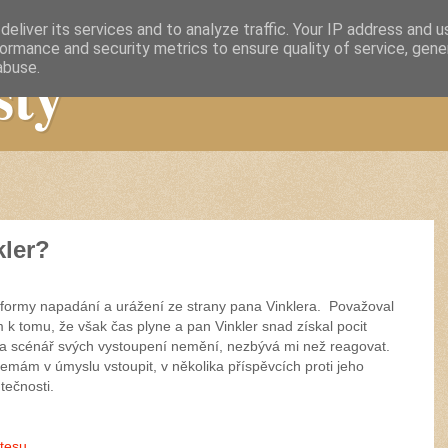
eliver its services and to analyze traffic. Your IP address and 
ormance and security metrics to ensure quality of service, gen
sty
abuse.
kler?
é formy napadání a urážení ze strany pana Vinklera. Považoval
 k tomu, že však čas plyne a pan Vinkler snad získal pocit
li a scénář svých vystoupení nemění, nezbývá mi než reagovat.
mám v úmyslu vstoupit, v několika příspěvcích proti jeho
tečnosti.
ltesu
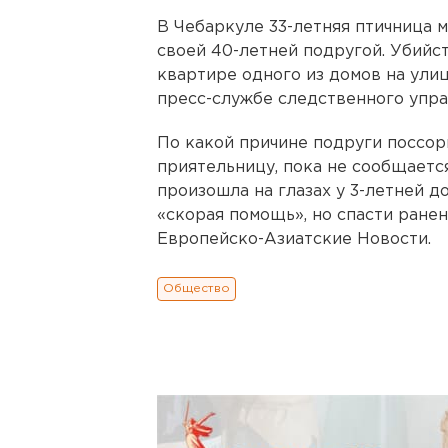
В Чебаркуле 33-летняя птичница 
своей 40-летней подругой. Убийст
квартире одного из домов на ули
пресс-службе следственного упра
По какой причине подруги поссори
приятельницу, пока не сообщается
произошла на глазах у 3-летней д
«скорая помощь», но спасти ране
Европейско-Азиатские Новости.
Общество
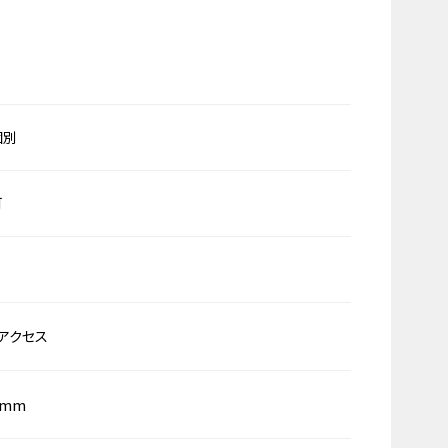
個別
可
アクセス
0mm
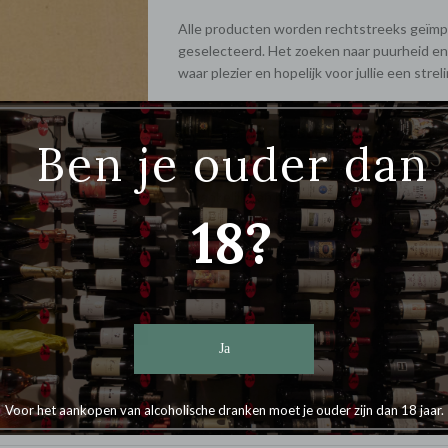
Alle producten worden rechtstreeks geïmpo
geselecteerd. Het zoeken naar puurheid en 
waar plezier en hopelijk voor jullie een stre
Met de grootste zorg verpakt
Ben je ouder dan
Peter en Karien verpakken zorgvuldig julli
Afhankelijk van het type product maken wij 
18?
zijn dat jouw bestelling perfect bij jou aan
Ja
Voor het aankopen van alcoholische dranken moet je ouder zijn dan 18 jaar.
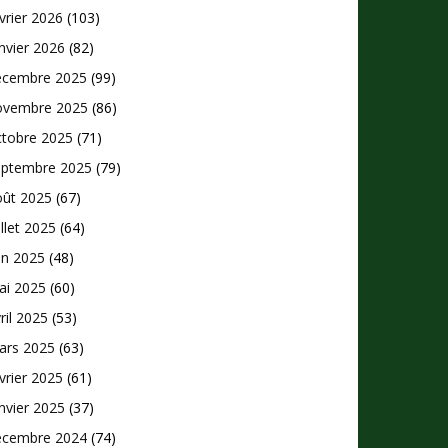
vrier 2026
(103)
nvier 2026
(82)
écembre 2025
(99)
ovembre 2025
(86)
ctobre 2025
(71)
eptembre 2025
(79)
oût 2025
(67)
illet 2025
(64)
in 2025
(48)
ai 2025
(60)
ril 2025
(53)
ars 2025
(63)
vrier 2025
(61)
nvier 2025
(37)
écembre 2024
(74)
_ _ _ _ _
What to do: Down to the last line, reproduce the material above exactly; skip its images.

Problem solution:
eliver its services and to analyze traffic. Your IP address and 
ormance and security metrics to ensure quality of service, gen
sty
abuse.
kler?
é formy napadání a urážení ze strany pana Vinklera. Považoval
 k tomu, že však čas plyne a pan Vinkler snad získal pocit
li a scénář svých vystoupení nemění, nezbývá mi než reagovat.
mám v úmyslu vstoupit, v několika příspěvcích proti jeho
tečnosti.
ltesu
В Чебаркуле 33-летняя птичница 
своей 40-летней подругой. Убийст
квартире одного из домов на ули
пресс-службе следственного упра
По какой причине подруги поссори
приятельницу, пока не сообщается
произошла на глазах у 3-летней д
«скорая помощь», но спасти ране
Европейско-Азиатские Новости.
Общество
個別
可
アクセス
0mm
Alle producten worden rechtstreeks geïmpo
geselecteerd. Het zoeken naar puurheid en 
waar plezier en hopelijk voor jullie een stre
Met de grootste zorg verpakt
Ben je ouder dan
Peter en Karien verpakken zorgvuldig julli
Afhankelijk van het type product maken wij 
18?
zijn dat jouw bestelling perfect bij jou aan
Ja
Voor het aankopen van alcoholische dranken moet je ouder zijn dan 18 jaar.
vrier 2026
(103)
nvier 2026
(82)
écembre 2025
(99)
ovembre 2025
(86)
ctobre 2025
(71)
eptembre 2025
(79)
oût 2025
(67)
illet 2025
(64)
in 2025
(48)
ai 2025
(60)
ril 2025
(53)
ars 2025
(63)
vrier 2025
(61)
nvier 2025
(37)
écembre 2024
(74)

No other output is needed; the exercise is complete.